I have a dictionary in which key is the length of a particular column and value is the number of times the column value had that particular length. Can anyone tell me how do I plot a boxplot with this data? Do I have to convert it to a list and then call the plot?
from collections import defaultdict
sample_data = [1, 2, 3, 1, 1, 2, 4, 5]
sample_dict = defaultdict(int)
for i in sample_data:
sample_dict[i] += 1
print(sample_dict)
defaultdict(<class 'int'>, {1: 3, 2: 2, 3: 1, 4: 1, 5: 1})
The above dictionary is how I have my data currently. My dataset size is huge so I used this way of representation.

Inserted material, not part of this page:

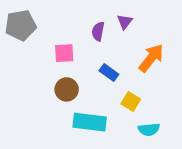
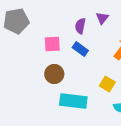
blue rectangle: (109, 73) -> (80, 49), moved

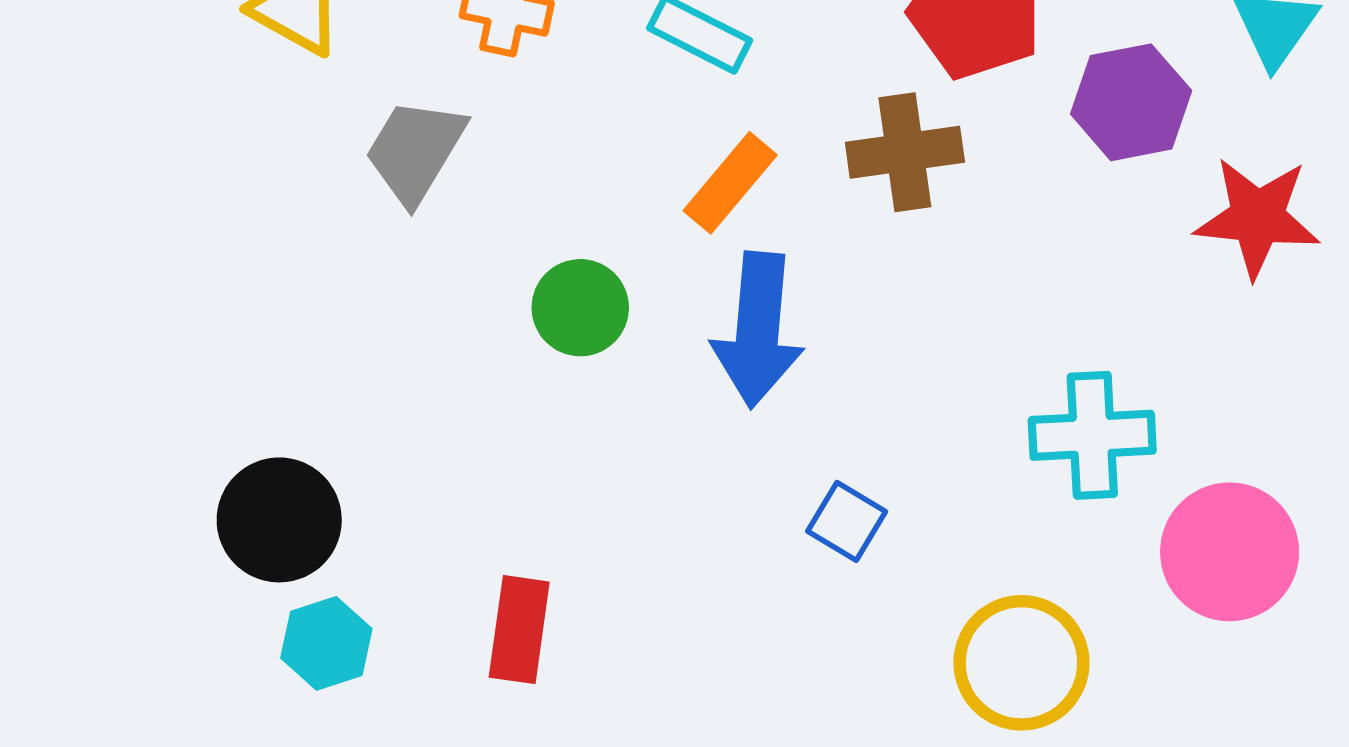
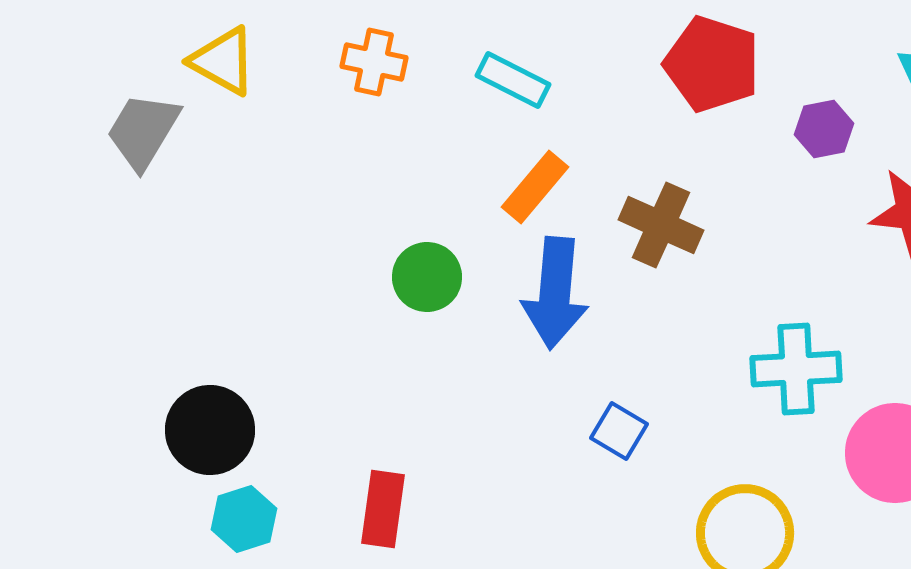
purple hexagon: (1131, 102) -> (824, 129), size x0.7
gray trapezoid: (415, 151) -> (143, 131), moved
brown cross: (905, 152) -> (661, 225), moved, turned 32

Is converting the dictionary into a list is the way to plot boxplot i.e., do I need to make a list that contains ? TIA!
My dataframe looks like below, (just showing the head here)
| | len |num_occurrence| dt. |
|---:|-----------:|-------------:|:--------------------|
| 0 | 183 | 599 | 2022-11-24 00:00:00 |
| 1 | 176 | 1029 | 2022-12-15 00:00:00 |
| 2 | 2 | 24 | 2022-12-02 00:00:00 |
| 3 | 18 | 449343 | 2022-12-09 00:00:00 |
| 4 | 45 | 640937 | 2022-12-09 00:00:00 |
Currently I plot like below,
sns.boxplot(x='dt_formatted', y='subd_len', data=subd_pdf);
plt.title('Distribution of length');
plt.xticks(rotation=90);
But it does not take frequency of occurrence into consideration.